Finally, we tested whether similar manipulations could convert the identity of NOD EpiSC-like cells to that of the ICM-like pluripotent state. We derived NOD EpiSC-like ES cells from germline competent NOD-ES#43 by withdrawing KP/CH and growing the cells in epiESM for over 8 passages (Figure 6F). Subsequently, the cells were infected with TetO- Klf4 and grown in mESM and Dox. This treatment readily converted the EpiSC-like into ICM-like cells. However, the ICM-like pluripotent state on the NOD background remained stable only in the presence of Dox inducing the Klf4 transgene or, alternatively, by supplementing mESM with KP/CH (Figure 6F). Identical results were obtained when KP/CH or PD/CH instead of Klf4 and c-Myc transgenes were used to reprogram NOD and 129 EpiSC cells to ICM like pluripotency (Figure S11). In summary, expression of Klf4 or c-Myc converts the EpiSC-like state to ICM-like pluripotency. However, unlike 129 Epi-iPS cell lines, continuous presence of the same exogenous factors is required to stabilize the NOD Epi-iPS cells and to prevent reversion into the EpiSC-like state.
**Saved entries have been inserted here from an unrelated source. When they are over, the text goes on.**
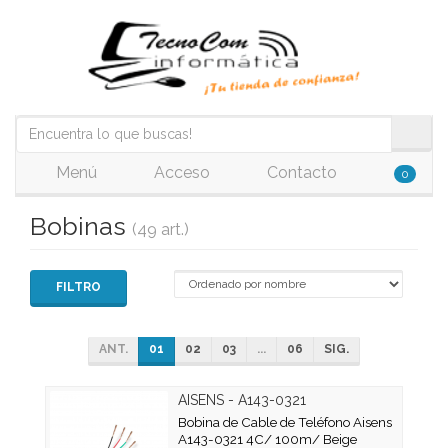
Menú
Acceso
Contacto
0
Bobinas
(49 art.)
FILTRO
ANT.
01
02
03
...
06
SIG.
AISENS - A143-0321
Bobina de Cable de Teléfono Aisens
A143-0321 4C/ 100m/ Beige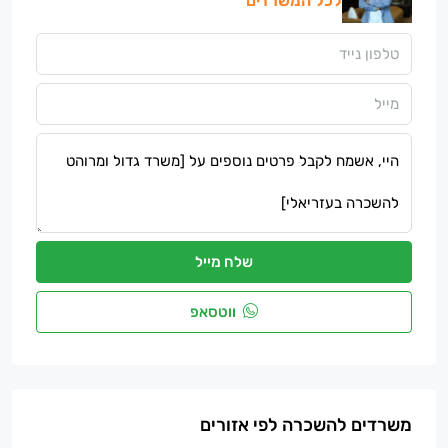
לכל המשרדים
שלח מייל
ווטסאפ
משרדים להשכרה לפי אזורים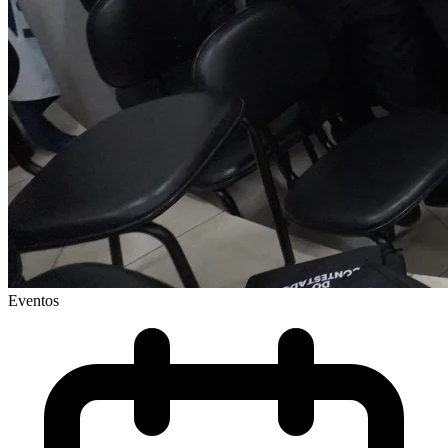
Eventos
Stem cells characterized by different states of pluripotency and developmental potential have been derived under defined growth conditions. For example, growth of explanted mouse epiblasts in conditions containing bFGF and Activin, that are routinely used to isolate human ES cells, generates EpiSC cells that have a restricted ability to contribute to chimeric mice (Brons et al., 2007; Tesar et al., 2007; Thomson et al., 1998). In contrast, “mouse ES conditions” stabilize a pluripotent ES-like state with the potential to generate high-contribution chimeras in “permissive” mouse strains such as 129 (Ying et al., 2003). We found that identical culture conditions failed to induce ICM-like ES cells in the “non-permissive” NOD derived ICM explants. Stable transduction of the NOD ICM explants with c-Myc or Klf4 or addition of small molecules to the medium that replace the action of these factors during iPS derivation was sufficient to generate NOD ES cells that were indistinguishable from 129 ICM derived ES cells. The same stimuli were required to stabilize NOD fibroblast derived iPS cells, supporting the notion that in vitro stability of pluripotent state is dependent on genetic background rather than on the method used to derive the stem cells. However, the pluripotent state of NOD-ES cells was unstable despite the presence of Lif and could be maintained only through continuous expression of Klf4 or c-Myc or in the presence of inhibitors. Silencing of the transcription factors or removal of the inhibitors readily converted the cells to the EpiSC-like state. These cells resembled previously defined EpiSCs by multiple criteria including cellular morphology, signaling requirements and gene expression profiles (Tesar et al., 2007). We hypothesize that the NOD genome lacks or carries genetic determinants that cause instability of the ICM–like ES cell state in vitro unless supported by exogenous factors. It is also important to emphasize that our findings relate to differences in stem cells of different genetic background grown in culture rather than reflecting in vivo differences, as NOD embryos develop normally. Our defined conditions, either with inhibitors or over-expressing transcription factors, enable maintaining fully pluripotent NOD stem cells in vitro, and upon injection of the cells into host blastocysts, the in vivo environment probably substitutes for the requirement of exogenous factors and allows the cells to contribute to chimera formation.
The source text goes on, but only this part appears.